Please copy, exactly as they appear below, the lines from the one containing "architectuur …" through the one containing "september met de".

━━━━━━━━━━━━━━━━━━━━

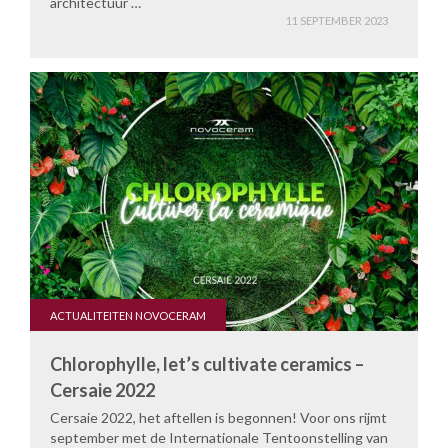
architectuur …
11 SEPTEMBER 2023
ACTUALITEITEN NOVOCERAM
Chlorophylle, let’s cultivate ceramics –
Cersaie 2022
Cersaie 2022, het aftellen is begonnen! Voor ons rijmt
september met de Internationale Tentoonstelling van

━━━━━━━━━━━━━━━━━━━━

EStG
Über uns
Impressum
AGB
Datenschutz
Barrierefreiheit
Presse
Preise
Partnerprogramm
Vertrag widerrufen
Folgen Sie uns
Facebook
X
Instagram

━━━━━━━━━━━━━━━━━━━━

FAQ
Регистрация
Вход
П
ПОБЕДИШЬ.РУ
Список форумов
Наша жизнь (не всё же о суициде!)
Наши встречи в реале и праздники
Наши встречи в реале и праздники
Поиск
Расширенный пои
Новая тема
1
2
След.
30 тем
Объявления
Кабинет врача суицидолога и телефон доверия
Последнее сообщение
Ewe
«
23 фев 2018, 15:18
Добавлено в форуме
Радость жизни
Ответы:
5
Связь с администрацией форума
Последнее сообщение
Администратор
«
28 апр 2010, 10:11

━━━━━━━━━━━━━━━━━━━━

→ Solution below
architectuur …
11 SEPTEMBER 2023
ACTUALITEITEN NOVOCERAM
Chlorophylle, let’s cultivate ceramics –
Cersaie 2022
Cersaie 2022, het aftellen is begonnen! Voor ons rijmt
september met de Internationale Tentoonstelling van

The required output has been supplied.